Mit dem neuen Urheberrecht ist ein großes Hindernis auf dem Weg zum Hörbuch für Legastheniker und Analphabeten entfallen. Verhandlungen von Blindenhörbüchereien, die auch Hörbuchproduzenten sind, mit der VG WORT, der Verwertungsgesellschaft, von der die Rechte erworben werden müssen, sind schon im Gange. Auch beim Frankfurter Institut für Sonderpädagogik, wo man sich mit Alphabetisierung befasst, zeigt man schon ein gewisses Interesse.

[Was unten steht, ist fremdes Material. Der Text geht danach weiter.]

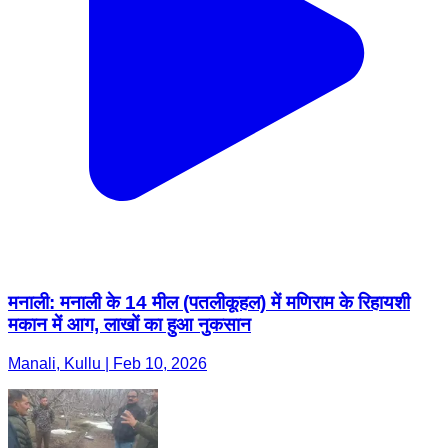
मनाली: मनाली के 14 मील (पतलीकूहल) में मणिराम के रिहायशी
मकान में आग, लाखों का हुआ नुकसान
Manali, Kullu | Feb 10, 2026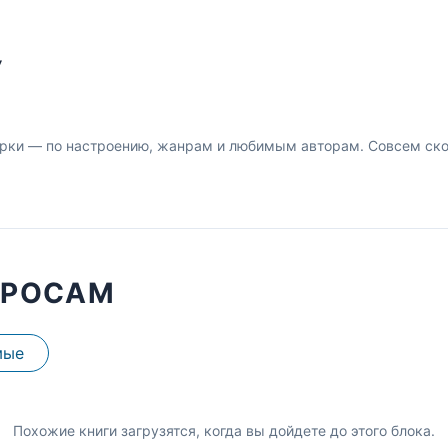
У
рки — по настроению, жанрам и любимым авторам. Совсем скор
ПРОСАМ
мые
Похожие книги загрузятся, когда вы дойдете до этого блока.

Der Ansatz, mit Freiwilligen zu arbeiten, kann oder besser muß und wird angesichts der leeren öffentlichen Kassen auch in Deutschland immer mehr Anhänger finden. In Bayern fand am 24. Oktober der 1. Tag der Freiwilligen statt. Bayernweit ist nach den Worten der zuständigen Ministerin Christa Stewens fast ein Drittel der Bevölkerung freiwillig engagiert; rund 3,7 Millionen Bürgerinnen und Bürger leisten die etwa 75 Millionen Stunden monatlich ab.
Und ehrenamtliches „Vorlesen“ vor anwesendem Publikum ist eine Aktion, die in diesem Jahr mit großer Aufmerksamkeit unter der Schirmherrschaft von Doris-Schröder-Köpf begonnen hat; Vorlesen am Mikrofon für ein lernwilliges Publikum andernorts dürfte dann auch eine lösbare Aufgabe sein.
Mit der Probe aufs Exempel beginnt jetzt eine Internetseite. „Anders lesen und lernen“ will die Ansätze sammeln, seine Vertreter zusammenführen und ... zum anders lesen und lernen verführen.